Humans respond based on all of our senses – we take our conversational cues from far more than just “Hey Siri”. Previously, this is what distinguished ‘human’ interactions, but we’re fast entering a world in which seeing, understanding and reacting is no longer the domain of humans alone. The technology driving this progression – computer vision – is developing at pace.

In this article, UneeQ’s Lead Scientist, Dr Jason Catchpole, explains what’s involved in ensuring Digital Humans have the ability to ‘see’; ‘understand’; and ‘react’ so that we’re able to go from “What can I help you with?” to “Great to see you, Jason. There’s a hole in that shirt – can I order you a new one?” If we can integrate this kind of intelligence into the digital fabric that overlays our physical world, the possibilities are endless.

Image Recognition – ‘Seeing’ What’s There

Computers process visual information in a very different way to humans. The way in which computers recognize objects so that they can classify them is done by looking for meaningful features such as line-segments, boundaries, shapes and other visual features. This is why, when pointed at a cupboard, a Digital Human would classify it as such and (hopefully) not end up talking to it.

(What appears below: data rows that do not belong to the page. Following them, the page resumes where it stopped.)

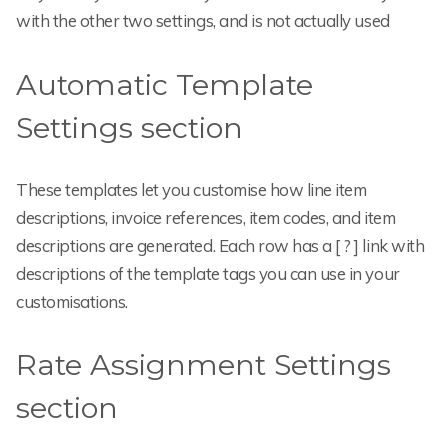
with the other two settings, and is not actually used
Automatic Template
Settings section
These templates let you customise how line item
descriptions, invoice references, item codes, and item
descriptions are generated. Each row has a [ ? ] link with
descriptions of the template tags you can use in your
customisations.
Rate Assignment Settings
section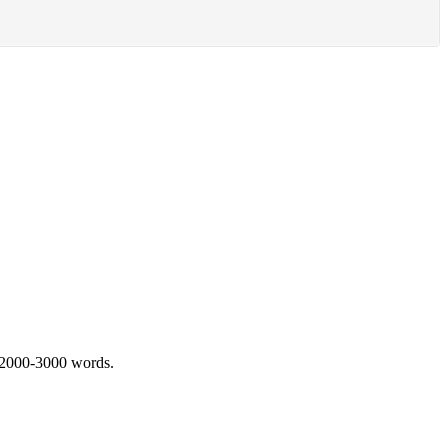
 2000-3000 words.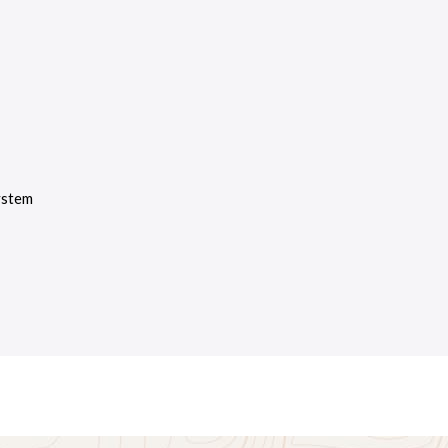
ystem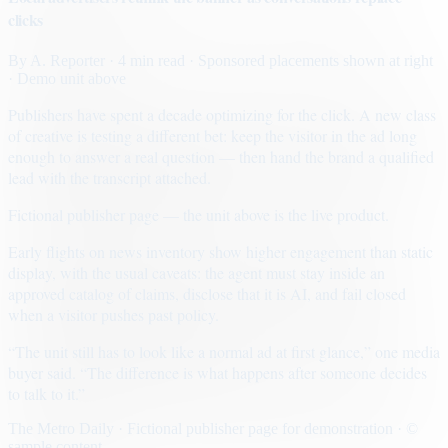
clicks
By
A. Reporter
· 4 min read
· Sponsored placements shown at right
· Demo unit above
Publishers have spent a decade optimizing for the click. A new class
of creative is testing a different bet: keep the visitor in the ad long
enough to answer a real question — then hand the brand a qualified
lead with the transcript attached.
Fictional publisher page — the unit above is the live product.
Early flights on news inventory show higher engagement than static
display, with the usual caveats: the agent must stay inside an
approved catalog of claims, disclose that it is AI, and fail closed
when a visitor pushes past policy.
“The unit still has to look like a normal ad at first glance,” one media
buyer said. “The difference is what happens after someone decides
to talk to it.”
The Metro Daily · Fictional publisher page for demonstration · ©
sample content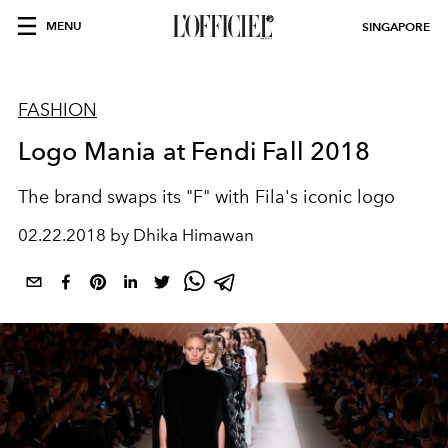
MENU
SINGAPORE
FASHION
Logo Mania at Fendi Fall 2018
The brand swaps its "F" with Fila's iconic logo
02.22.2018 by Dhika Himawan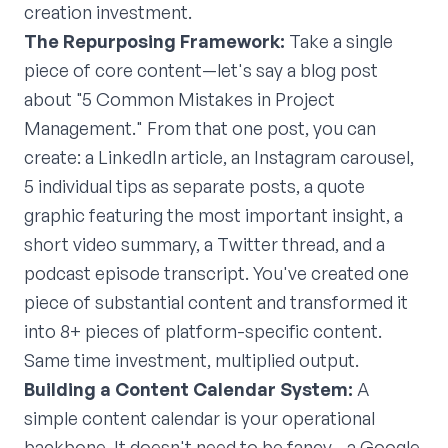
creation investment.
The Repurposing Framework:
Take a single
piece of core content—let's say a blog post
about "5 Common Mistakes in Project
Management." From that one post, you can
create: a LinkedIn article, an Instagram carousel,
5 individual tips as separate posts, a quote
graphic featuring the most important insight, a
short video summary, a Twitter thread, and a
podcast episode transcript. You've created one
piece of substantial content and transformed it
into 8+ pieces of platform-specific content.
Same time investment, multiplied output.
Building a Content Calendar System:
A
simple content calendar is your operational
backbone. It doesn't need to be fancy—a Google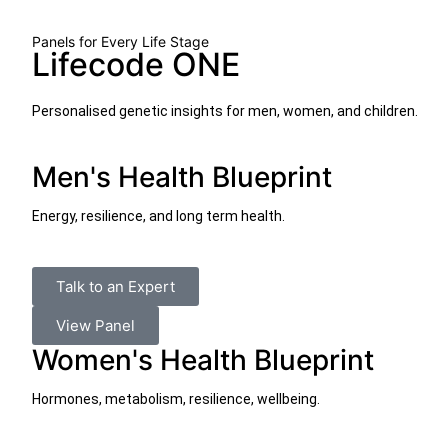
Panels for Every Life Stage
Lifecode ONE
Personalised genetic insights for men, women, and children.
Men's Health Blueprint
Energy, resilience, and long term health.
Talk to an Expert
View Panel
Women's Health Blueprint
Hormones, metabolism, resilience, wellbeing.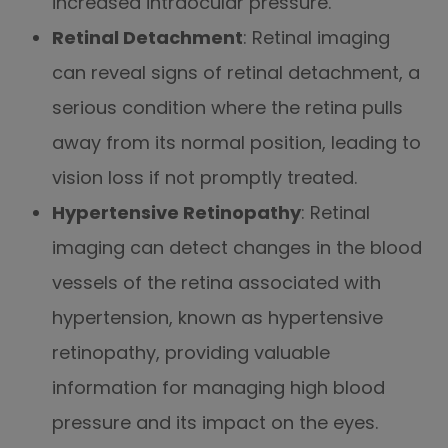
increased intraocular pressure.
Retinal Detachment
: Retinal imaging
can reveal signs of retinal detachment, a
serious condition where the retina pulls
away from its normal position, leading to
vision loss if not promptly treated.
Hypertensive Retinopathy
: Retinal
imaging can detect changes in the blood
vessels of the retina associated with
hypertension, known as hypertensive
retinopathy, providing valuable
information for managing high blood
pressure and its impact on the eyes.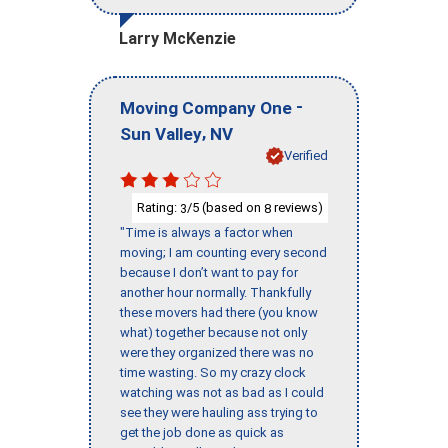
Larry McKenzie
-
Moving Company One
,
Sun Valley
NV
Verified
Rating:
/5 (based on
reviews)
3
8
"Time is always a factor when
moving; I am counting every second
because I don’t want to pay for
another hour normally. Thankfully
these movers had there (you know
what) together because not only
were they organized there was no
time wasting. So my crazy clock
watching was not as bad as I could
see they were hauling ass trying to
get the job done as quick as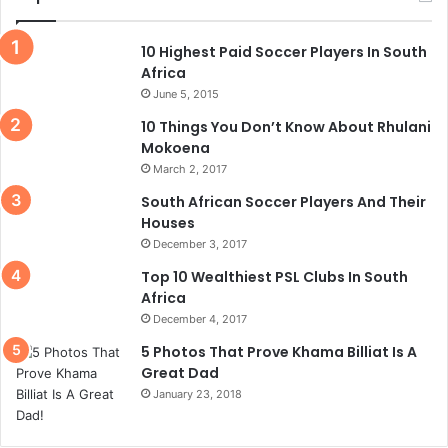
10 Highest Paid Soccer Players In South
Africa
June 5, 2015
10 Things You Don’t Know About Rhulani
Mokoena
March 2, 2017
South African Soccer Players And Their
Houses
December 3, 2017
Top 10 Wealthiest PSL Clubs In South
Africa
December 4, 2017
5 Photos That Prove Khama Billiat Is A
Great Dad
January 23, 2018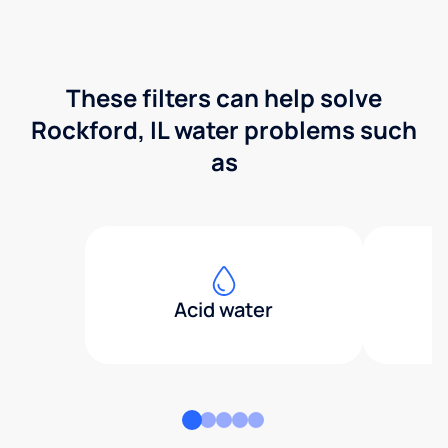
These filters can help solve
Rockford, IL water problems such
as
Acid water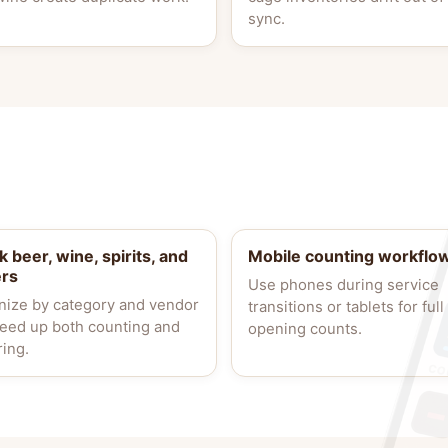
sync.
k beer, wine, spirits, and
Mobile counting workflo
ers
Use phones during service
nize by category and vendor
transitions or tablets for full
peed up both counting and
opening counts.
ring.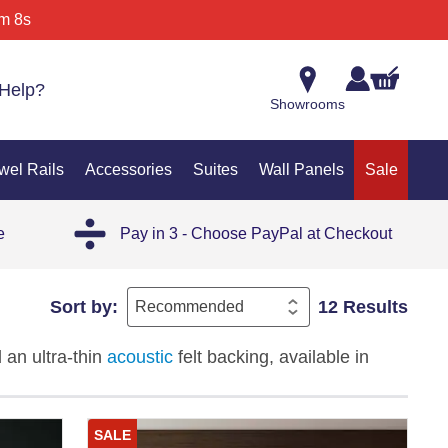
m 8s
Help?
Showrooms
wel Rails
Accessories
Suites
Wall Panels
Sale
e
Pay in 3 - Choose PayPal at Checkout
Sort by:
12 Results
 an ultra-thin
acoustic
felt backing, available in
black, and white finishes. The double semi-circle
re, delivering a seamless wraparound finish with
SALE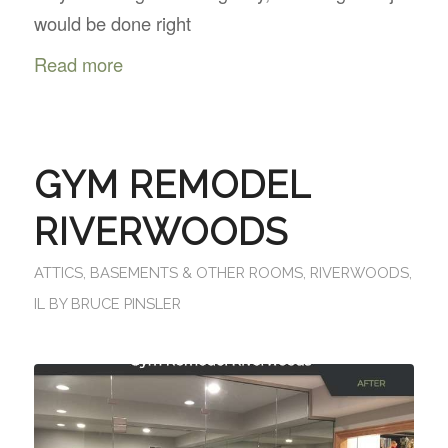
would be done right
Read more
GYM REMODEL
RIVERWOODS
ATTICS, BASEMENTS & OTHER ROOMS
,
RIVERWOODS,
IL
BY
BRUCE PINSLER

Thanks to recent improvements in computer vision and machine learning, computers are more capable than ever at understanding what is happening in an image or video – enabling huge leaps forward, particularly when it comes to how people interface with machines in customer service ‘roles’. Deep neural networks (deep learning) help them to learn features more similar to how a human brain works. These neural networks process the individual pixels of an image. Researchers feed these networks as many pre-labelled images as they can, in order to “teach” them how to recognize similar images. This is incredibly important for Digital Humans who need to quickly and accurately recognise when they’re talking to a human – in all their many varieties of appearances.

It’s this ability that is enabling accurate biometric identification and making authentification processes far less painless. Need to open your banking app? Easy – just use your face. It’s also what’s driving the disruption of traditional online shopping. Seen a cap you like? Upload and find the same one using Amazon’s in-app tech. Taken a step further, Digital Humans would see you and could also provide fashion advice based on your current fit out or even color matching.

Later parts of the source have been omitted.